_Task goal_. Transcribe every entry word for word, but drop the pictures.

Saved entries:
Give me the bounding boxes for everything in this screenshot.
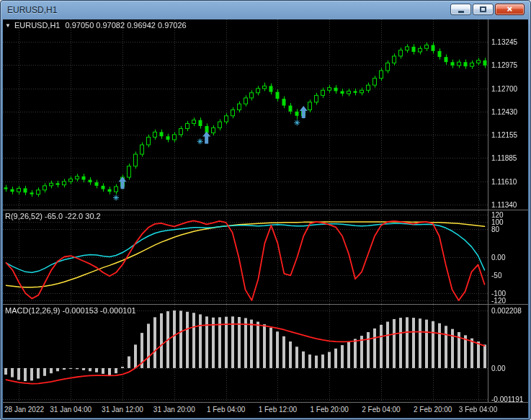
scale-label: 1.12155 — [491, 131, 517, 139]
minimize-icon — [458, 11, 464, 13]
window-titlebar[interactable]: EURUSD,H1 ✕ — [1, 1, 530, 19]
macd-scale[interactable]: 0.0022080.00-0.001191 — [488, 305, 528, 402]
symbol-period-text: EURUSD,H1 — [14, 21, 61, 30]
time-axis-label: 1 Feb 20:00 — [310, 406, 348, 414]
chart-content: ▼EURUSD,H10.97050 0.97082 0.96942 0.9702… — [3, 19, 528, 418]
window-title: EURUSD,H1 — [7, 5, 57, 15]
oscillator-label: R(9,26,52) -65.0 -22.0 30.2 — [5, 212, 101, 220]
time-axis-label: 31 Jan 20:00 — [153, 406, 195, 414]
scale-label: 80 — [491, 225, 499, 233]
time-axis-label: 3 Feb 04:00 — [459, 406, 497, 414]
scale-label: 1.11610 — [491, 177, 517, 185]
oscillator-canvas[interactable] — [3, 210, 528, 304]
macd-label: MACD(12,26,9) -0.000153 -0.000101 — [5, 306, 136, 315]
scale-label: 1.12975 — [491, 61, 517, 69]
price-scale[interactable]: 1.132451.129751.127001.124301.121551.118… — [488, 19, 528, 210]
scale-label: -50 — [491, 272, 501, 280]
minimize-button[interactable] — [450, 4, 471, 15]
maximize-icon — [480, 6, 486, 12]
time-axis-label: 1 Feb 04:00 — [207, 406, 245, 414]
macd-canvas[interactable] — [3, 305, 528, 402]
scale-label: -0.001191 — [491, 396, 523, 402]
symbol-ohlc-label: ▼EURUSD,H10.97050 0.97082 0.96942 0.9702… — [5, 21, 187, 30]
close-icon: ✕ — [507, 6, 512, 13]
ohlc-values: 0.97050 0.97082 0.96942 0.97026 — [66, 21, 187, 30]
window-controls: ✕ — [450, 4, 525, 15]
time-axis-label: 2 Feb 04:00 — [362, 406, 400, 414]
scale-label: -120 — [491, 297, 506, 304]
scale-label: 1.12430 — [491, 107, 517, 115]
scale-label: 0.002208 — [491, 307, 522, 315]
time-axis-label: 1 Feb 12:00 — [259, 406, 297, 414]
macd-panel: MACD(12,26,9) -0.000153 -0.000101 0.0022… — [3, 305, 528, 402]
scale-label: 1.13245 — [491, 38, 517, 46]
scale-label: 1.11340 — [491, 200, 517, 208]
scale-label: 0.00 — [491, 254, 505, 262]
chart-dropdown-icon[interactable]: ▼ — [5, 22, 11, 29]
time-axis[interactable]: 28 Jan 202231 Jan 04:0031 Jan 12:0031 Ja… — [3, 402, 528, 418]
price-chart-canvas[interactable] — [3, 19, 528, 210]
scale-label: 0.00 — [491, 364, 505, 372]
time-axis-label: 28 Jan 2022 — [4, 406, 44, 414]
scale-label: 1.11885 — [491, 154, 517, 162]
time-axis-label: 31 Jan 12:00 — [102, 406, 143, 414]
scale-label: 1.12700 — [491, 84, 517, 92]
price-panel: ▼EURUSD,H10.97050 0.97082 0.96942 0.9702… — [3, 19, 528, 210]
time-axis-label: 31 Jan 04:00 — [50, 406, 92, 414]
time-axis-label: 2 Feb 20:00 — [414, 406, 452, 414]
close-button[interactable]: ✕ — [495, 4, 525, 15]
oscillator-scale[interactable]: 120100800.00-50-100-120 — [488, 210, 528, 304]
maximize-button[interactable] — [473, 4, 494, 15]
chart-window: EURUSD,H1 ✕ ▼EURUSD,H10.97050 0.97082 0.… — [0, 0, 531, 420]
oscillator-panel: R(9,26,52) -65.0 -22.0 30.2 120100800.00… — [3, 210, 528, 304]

_Solution to this problem_.
Give me the bounding boxes for everything in this screenshot.
scale-label: 1.12155 — [491, 131, 517, 139]
minimize-icon — [458, 11, 464, 13]
window-titlebar[interactable]: EURUSD,H1 ✕ — [1, 1, 530, 19]
macd-scale[interactable]: 0.0022080.00-0.001191 — [488, 305, 528, 402]
symbol-period-text: EURUSD,H1 — [14, 21, 61, 30]
time-axis-label: 1 Feb 20:00 — [310, 406, 348, 414]
chart-content: ▼EURUSD,H10.97050 0.97082 0.96942 0.9702… — [3, 19, 528, 418]
window-title: EURUSD,H1 — [7, 5, 57, 15]
oscillator-label: R(9,26,52) -65.0 -22.0 30.2 — [5, 212, 101, 220]
time-axis-label: 31 Jan 20:00 — [153, 406, 195, 414]
scale-label: 80 — [491, 225, 499, 233]
time-axis-label: 3 Feb 04:00 — [459, 406, 497, 414]
scale-label: 1.11610 — [491, 177, 517, 185]
oscillator-canvas[interactable] — [3, 210, 528, 304]
macd-label: MACD(12,26,9) -0.000153 -0.000101 — [5, 306, 136, 315]
scale-label: 1.12975 — [491, 61, 517, 69]
price-scale[interactable]: 1.132451.129751.127001.124301.121551.118… — [488, 19, 528, 210]
scale-label: -50 — [491, 272, 501, 280]
minimize-button[interactable] — [450, 4, 471, 15]
maximize-icon — [480, 6, 486, 12]
time-axis-label: 1 Feb 04:00 — [207, 406, 245, 414]
macd-canvas[interactable] — [3, 305, 528, 402]
scale-label: -0.001191 — [491, 396, 523, 402]
symbol-ohlc-label: ▼EURUSD,H10.97050 0.97082 0.96942 0.9702… — [5, 21, 187, 30]
close-icon: ✕ — [507, 6, 512, 13]
ohlc-values: 0.97050 0.97082 0.96942 0.97026 — [66, 21, 187, 30]
window-controls: ✕ — [450, 4, 525, 15]
time-axis-label: 2 Feb 04:00 — [362, 406, 400, 414]
scale-label: -120 — [491, 297, 506, 304]
scale-label: 1.12430 — [491, 107, 517, 115]
scale-label: 0.002208 — [491, 307, 522, 315]
time-axis-label: 1 Feb 12:00 — [259, 406, 297, 414]
macd-panel: MACD(12,26,9) -0.000153 -0.000101 0.0022… — [3, 305, 528, 402]
scale-label: 1.13245 — [491, 38, 517, 46]
scale-label: 1.11340 — [491, 200, 517, 208]
scale-label: 0.00 — [491, 254, 505, 262]
chart-dropdown-icon[interactable]: ▼ — [5, 22, 11, 29]
time-axis[interactable]: 28 Jan 202231 Jan 04:0031 Jan 12:0031 Ja… — [3, 402, 528, 418]
price-chart-canvas[interactable] — [3, 19, 528, 210]
scale-label: 0.00 — [491, 364, 505, 372]
time-axis-label: 28 Jan 2022 — [4, 406, 44, 414]
scale-label: 1.11885 — [491, 154, 517, 162]
time-axis-label: 31 Jan 12:00 — [102, 406, 143, 414]
scale-label: 1.12700 — [491, 84, 517, 92]
price-panel: ▼EURUSD,H10.97050 0.97082 0.96942 0.9702… — [3, 19, 528, 210]
time-axis-label: 31 Jan 04:00 — [50, 406, 92, 414]
time-axis-label: 2 Feb 20:00 — [414, 406, 452, 414]
close-button[interactable]: ✕ — [495, 4, 525, 15]
oscillator-scale[interactable]: 120100800.00-50-100-120 — [488, 210, 528, 304]
maximize-button[interactable] — [473, 4, 494, 15]
chart-window: EURUSD,H1 ✕ ▼EURUSD,H10.97050 0.97082 0.… — [0, 0, 531, 420]
oscillator-panel: R(9,26,52) -65.0 -22.0 30.2 120100800.00… — [3, 210, 528, 304]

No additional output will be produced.